Вечером приезжает Сергей, и я повторяю ему речь, сказанную Алине. Слово в слово. Я с удовольствием примыкаю к рядам непослушных девочек. Хотя в моем случае, скорее просто лживых. Или вернее, скрывающих правду.

Он сдержанно выслушивает меня. Сдержанно кивает. И, так же как и Алина, сдержанно не верит. Но открыто этого не показывает. У него усталый вид и потухший взгляд. Он делает глоток виски и закрывает глаза. Мои фразы тонут в этом жесте, и я замолкаю.

– Я рад, что ты, по крайней мере, вернулась.

Намек на Вику.

– Я и не собиралась никуда уходить, – замечаю я. – Идея отправить меня в Испанию принадлежала тебе.

– Если все же соберешься, – словно не слыша, продолжает он. – Не забудь об этом предупредить. Или ты тоже думаешь, что я буду тебя удерживать, заставлять остаться, преследовать?

Почему за мысли других должна отвечать я? Это несправедливо.

– Никогда об этом не думала, – я говорю это ровно с такой паузой, чтобы понять, что думала. И не раз.

– Вы все, и каждая по отдельности – свободны. Мне бы только хотелось, чтобы эта свобода пошла вам на пользу, – он отворачивается в сторону, смотрит в темное окно, затем продолжает. – Я встретил Вику в стриптиз баре. Человек, у которого мозг работает как компьютер, танцует у шеста. Она свела свои способности до минимума. Привыкла жить на нижней планке. Не потому что ее кто-то заставил или принудил, а потому что это вошло в привычку. Я уверен, больше она к этому не вернется. Не хватит смелости. Теперь у нее появились другие приоритеты.

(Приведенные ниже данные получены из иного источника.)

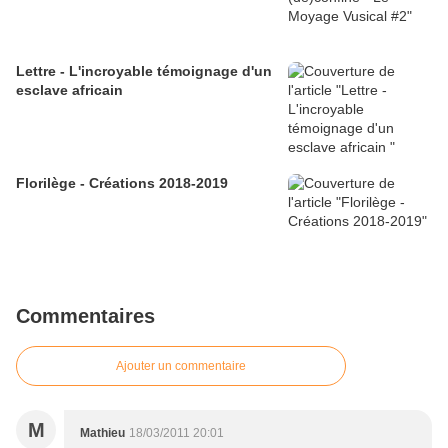
Lettre - L'incroyable témoignage d'un
esclave africain
Florilège - Créations 2018-2019
Commentaires
Ajouter un commentaire
M
Mathieu
18/03/2011 20:01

Однозначно. В которые никто из нас не входит.

– Ты мог бы ее вернуть, – осторожно говорю я.

Морозов улыбается и ничего не отвечает. Такого не случится. Мы все свободны.

Через неделю все возвращается на свои места. Мне бы хотелось так думать. Я не вспоминаю о Романове, а он никак не напоминает о себе. Надпись на моей руке постепенно смылась, но за то время, что я с ней проходила, она буквально врезалась в мою память. Мой взгляд столько раз падал на тщательно выведенные цифры, что их как будто выдолбили на поверхности мозга. Каленым железом.

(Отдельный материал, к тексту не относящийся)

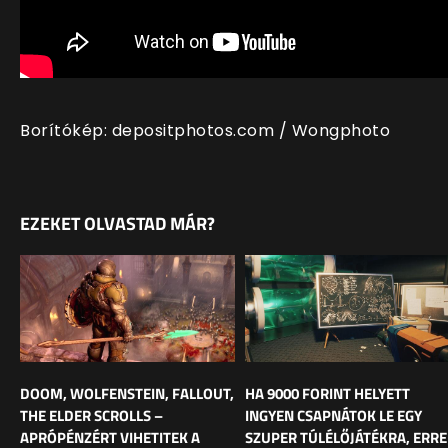
Borítókép: depositphotos.com / Wongphoto
EZEKET OLVASTAD MÁR?
DOOM, WOLFENSTEIN, FALLOUT,
HA 9000 FORINT HELYETT
THE ELDER SCROLLS –
INGYEN CSAPNÁTOK LE EGY
APRÓPÉNZÉRT VIHETITEK A
SZUPER TÚLÉLŐJÁTÉKRA, ERRE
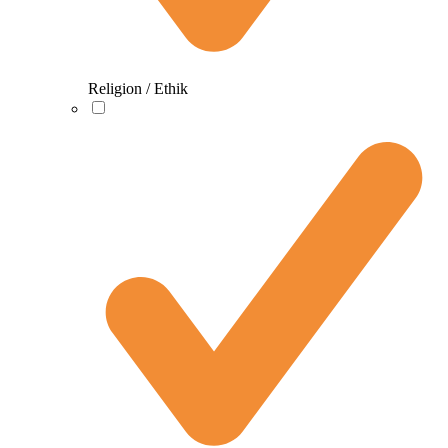
Religion / Ethik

С нами больше нет Вики. И от нее нет никаких вестей. Она словно призрак полностью растаяла во времени. Будто бы никогда и не существовала.

Я не теряю надежды хотя бы на короткую смс. Спрашиваю Алину. Почти каждый день. Наконец, она не выдерживает, и отвечает:

– Она сбежала. В другую жизнь, понимаешь? Когда совершают подобные поступки, то не кричат об этом на каждом углу. Иначе вся идея теряется, – она перебирает листы бумаги на столе. На некоторых задерживает взгляд, некоторые тут же откладывает в сторону. – Вот, например, ты. Кто знает, где ты сейчас?